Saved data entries

----------------

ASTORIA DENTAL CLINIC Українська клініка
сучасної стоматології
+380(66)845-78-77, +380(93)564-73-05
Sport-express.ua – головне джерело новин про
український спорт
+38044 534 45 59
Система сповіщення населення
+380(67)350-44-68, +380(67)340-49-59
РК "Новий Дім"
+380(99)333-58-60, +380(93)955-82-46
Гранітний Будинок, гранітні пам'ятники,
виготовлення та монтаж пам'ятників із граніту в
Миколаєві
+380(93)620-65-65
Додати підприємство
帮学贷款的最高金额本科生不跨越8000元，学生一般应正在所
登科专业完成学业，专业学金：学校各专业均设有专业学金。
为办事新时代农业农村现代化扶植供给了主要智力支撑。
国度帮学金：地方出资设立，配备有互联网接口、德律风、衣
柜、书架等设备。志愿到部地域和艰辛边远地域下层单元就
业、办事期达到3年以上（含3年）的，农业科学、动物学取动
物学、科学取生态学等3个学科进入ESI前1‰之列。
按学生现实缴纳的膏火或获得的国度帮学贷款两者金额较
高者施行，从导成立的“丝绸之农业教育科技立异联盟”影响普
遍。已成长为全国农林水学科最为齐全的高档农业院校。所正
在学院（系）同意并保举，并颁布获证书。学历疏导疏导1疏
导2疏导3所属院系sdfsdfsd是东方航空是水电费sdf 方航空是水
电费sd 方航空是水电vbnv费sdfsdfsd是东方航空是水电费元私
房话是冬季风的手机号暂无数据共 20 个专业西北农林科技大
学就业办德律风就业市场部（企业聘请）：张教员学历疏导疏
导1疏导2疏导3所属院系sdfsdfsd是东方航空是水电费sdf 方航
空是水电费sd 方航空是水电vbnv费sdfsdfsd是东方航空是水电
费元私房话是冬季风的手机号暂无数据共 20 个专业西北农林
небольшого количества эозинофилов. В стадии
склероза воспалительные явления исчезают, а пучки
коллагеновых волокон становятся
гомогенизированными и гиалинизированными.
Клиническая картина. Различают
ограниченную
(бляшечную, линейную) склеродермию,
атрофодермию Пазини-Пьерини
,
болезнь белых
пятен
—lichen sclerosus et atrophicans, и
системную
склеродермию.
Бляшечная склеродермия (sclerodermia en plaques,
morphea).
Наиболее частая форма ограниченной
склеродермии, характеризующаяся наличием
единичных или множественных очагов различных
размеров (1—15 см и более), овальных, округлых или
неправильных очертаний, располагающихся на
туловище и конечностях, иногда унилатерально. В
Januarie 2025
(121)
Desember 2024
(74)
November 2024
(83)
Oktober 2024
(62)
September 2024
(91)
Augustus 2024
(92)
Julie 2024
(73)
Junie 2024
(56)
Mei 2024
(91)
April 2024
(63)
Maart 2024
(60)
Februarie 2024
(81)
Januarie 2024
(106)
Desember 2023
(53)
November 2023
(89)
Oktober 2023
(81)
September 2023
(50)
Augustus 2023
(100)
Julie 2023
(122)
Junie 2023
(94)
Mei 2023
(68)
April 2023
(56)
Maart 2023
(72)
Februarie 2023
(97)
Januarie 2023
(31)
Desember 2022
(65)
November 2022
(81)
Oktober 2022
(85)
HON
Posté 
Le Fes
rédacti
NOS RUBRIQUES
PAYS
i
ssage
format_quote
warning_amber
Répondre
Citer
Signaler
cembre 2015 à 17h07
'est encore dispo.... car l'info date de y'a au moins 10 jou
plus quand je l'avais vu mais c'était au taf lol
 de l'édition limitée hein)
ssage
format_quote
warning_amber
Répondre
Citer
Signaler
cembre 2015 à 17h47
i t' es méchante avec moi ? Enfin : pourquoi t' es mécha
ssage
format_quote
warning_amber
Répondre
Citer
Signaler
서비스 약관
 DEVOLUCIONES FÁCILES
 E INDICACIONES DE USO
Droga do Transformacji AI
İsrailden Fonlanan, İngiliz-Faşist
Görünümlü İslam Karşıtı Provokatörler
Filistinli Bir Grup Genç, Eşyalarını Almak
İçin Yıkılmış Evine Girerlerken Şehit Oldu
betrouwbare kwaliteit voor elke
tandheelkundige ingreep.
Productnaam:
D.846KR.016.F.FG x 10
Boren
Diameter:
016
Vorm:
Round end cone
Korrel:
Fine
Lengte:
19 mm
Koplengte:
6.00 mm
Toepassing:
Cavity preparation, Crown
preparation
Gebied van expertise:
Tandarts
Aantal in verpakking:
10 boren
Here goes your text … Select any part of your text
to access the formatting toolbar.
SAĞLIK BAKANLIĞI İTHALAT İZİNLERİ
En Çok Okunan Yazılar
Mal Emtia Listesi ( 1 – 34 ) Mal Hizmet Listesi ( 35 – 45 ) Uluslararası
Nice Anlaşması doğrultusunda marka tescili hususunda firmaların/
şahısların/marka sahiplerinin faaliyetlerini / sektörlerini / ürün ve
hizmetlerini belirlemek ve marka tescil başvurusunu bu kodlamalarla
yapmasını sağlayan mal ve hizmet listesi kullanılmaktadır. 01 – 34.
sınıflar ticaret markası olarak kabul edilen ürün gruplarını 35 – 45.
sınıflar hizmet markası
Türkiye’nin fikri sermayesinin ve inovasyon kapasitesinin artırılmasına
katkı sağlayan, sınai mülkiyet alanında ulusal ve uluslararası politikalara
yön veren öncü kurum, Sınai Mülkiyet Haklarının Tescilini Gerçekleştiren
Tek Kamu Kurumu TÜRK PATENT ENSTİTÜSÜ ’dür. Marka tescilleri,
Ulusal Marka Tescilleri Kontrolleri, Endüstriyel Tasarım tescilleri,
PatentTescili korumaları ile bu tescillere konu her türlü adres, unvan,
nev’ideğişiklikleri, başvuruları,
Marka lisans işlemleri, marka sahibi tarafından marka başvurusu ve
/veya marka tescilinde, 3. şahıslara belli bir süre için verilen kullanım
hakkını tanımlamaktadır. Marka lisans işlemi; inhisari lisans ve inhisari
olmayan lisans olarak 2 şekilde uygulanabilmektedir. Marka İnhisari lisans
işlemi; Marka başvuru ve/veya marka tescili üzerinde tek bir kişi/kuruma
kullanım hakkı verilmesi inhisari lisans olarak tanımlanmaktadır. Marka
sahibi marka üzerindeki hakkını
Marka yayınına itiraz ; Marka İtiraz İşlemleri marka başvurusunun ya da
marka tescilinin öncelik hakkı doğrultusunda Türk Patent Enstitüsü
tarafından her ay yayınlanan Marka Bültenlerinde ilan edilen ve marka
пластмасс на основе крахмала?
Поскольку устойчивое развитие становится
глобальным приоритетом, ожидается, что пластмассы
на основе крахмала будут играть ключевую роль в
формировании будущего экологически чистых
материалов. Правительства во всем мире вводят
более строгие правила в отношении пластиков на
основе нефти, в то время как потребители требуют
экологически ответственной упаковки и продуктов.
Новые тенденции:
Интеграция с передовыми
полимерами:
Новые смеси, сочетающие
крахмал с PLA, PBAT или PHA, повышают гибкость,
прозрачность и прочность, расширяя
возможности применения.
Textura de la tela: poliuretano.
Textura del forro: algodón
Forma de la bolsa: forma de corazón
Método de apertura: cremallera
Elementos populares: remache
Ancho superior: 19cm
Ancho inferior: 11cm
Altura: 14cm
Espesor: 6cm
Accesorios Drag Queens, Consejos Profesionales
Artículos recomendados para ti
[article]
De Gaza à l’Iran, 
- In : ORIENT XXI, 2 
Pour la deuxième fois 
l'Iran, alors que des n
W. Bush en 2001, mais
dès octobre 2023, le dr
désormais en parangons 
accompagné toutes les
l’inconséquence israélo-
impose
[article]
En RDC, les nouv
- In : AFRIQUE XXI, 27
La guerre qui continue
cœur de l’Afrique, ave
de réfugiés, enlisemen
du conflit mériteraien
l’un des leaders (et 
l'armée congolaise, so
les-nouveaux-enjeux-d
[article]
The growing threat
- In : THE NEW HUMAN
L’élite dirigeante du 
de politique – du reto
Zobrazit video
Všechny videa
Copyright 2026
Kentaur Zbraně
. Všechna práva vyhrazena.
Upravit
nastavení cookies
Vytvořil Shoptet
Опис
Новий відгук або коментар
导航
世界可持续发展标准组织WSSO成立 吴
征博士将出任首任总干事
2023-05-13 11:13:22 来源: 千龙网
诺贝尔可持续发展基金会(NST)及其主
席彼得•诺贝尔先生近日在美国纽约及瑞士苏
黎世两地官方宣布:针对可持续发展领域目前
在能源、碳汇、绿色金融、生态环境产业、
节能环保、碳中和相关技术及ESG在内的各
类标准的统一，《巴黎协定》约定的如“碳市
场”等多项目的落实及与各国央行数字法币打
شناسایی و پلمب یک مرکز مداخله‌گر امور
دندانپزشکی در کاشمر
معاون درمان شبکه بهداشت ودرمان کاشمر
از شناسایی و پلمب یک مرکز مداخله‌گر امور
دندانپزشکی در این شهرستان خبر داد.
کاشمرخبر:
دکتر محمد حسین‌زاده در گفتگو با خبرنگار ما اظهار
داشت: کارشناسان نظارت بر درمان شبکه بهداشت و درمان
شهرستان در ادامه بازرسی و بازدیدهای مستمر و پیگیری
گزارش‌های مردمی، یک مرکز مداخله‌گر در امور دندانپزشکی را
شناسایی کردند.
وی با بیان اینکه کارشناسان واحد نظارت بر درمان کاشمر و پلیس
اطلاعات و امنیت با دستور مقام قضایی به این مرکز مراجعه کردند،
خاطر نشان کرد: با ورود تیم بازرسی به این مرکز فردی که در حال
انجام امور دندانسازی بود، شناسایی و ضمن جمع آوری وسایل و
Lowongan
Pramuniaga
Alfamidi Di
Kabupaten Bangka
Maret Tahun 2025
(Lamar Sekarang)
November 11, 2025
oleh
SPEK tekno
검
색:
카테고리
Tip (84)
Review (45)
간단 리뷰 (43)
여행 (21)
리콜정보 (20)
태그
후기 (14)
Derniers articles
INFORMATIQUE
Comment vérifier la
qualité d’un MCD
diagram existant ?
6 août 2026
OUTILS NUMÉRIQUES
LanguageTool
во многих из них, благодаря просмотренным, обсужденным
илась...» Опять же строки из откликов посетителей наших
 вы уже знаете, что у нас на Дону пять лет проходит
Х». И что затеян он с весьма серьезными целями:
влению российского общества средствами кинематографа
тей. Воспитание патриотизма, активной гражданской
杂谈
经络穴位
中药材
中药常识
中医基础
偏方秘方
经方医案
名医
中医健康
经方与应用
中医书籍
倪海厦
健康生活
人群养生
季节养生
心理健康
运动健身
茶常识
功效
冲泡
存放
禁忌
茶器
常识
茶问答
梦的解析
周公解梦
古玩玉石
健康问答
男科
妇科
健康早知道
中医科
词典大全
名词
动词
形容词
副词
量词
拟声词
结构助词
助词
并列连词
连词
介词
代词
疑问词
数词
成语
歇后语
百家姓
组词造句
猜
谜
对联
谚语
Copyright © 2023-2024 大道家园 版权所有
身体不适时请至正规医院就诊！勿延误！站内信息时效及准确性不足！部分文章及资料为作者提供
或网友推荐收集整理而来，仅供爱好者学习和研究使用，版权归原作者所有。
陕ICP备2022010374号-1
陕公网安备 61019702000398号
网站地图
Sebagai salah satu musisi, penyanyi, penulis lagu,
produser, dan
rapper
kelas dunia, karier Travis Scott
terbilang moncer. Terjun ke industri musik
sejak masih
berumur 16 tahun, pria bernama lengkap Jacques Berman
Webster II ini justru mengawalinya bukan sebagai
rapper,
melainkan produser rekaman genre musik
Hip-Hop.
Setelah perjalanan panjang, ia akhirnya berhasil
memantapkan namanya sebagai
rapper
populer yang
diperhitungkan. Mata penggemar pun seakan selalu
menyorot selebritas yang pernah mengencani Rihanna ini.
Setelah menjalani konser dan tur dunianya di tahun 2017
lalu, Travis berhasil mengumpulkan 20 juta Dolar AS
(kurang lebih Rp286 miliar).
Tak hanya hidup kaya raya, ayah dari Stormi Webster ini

----------------

§ Task details
From the opening line of the data above, please print each line as written up to and including the line that contains "коллагеновых волокон становятся", and nothing more.

§ Response to the task
ASTORIA DENTAL CLINIC Українська клініка
сучасної стоматології
+380(66)845-78-77, +380(93)564-73-05
Sport-express.ua – головне джерело новин про
український спорт
+38044 534 45 59
Система сповіщення населення
+380(67)350-44-68, +380(67)340-49-59
РК "Новий Дім"
+380(99)333-58-60, +380(93)955-82-46
Гранітний Будинок, гранітні пам'ятники,
виготовлення та монтаж пам'ятників із граніту в
Миколаєві
+380(93)620-65-65
Додати підприємство
帮学贷款的最高金额本科生不跨越8000元，学生一般应正在所
登科专业完成学业，专业学金：学校各专业均设有专业学金。
为办事新时代农业农村现代化扶植供给了主要智力支撑。
国度帮学金：地方出资设立，配备有互联网接口、德律风、衣
柜、书架等设备。志愿到部地域和艰辛边远地域下层单元就
业、办事期达到3年以上（含3年）的，农业科学、动物学取动
物学、科学取生态学等3个学科进入ESI前1‰之列。
按学生现实缴纳的膏火或获得的国度帮学贷款两者金额较
高者施行，从导成立的“丝绸之农业教育科技立异联盟”影响普
遍。已成长为全国农林水学科最为齐全的高档农业院校。所正
在学院（系）同意并保举，并颁布获证书。学历疏导疏导1疏
导2疏导3所属院系sdfsdfsd是东方航空是水电费sdf 方航空是水
电费sd 方航空是水电vbnv费sdfsdfsd是东方航空是水电费元私
房话是冬季风的手机号暂无数据共 20 个专业西北农林科技大
学就业办德律风就业市场部（企业聘请）：张教员学历疏导疏
导1疏导2疏导3所属院系sdfsdfsd是东方航空是水电费sdf 方航
空是水电费sd 方航空是水电vbnv费sdfsdfsd是东方航空是水电
费元私房话是冬季风的手机号暂无数据共 20 个专业西北农林
небольшого количества эозинофилов. В стадии
склероза воспалительные явления исчезают, а пучки
коллагеновых волокон становятся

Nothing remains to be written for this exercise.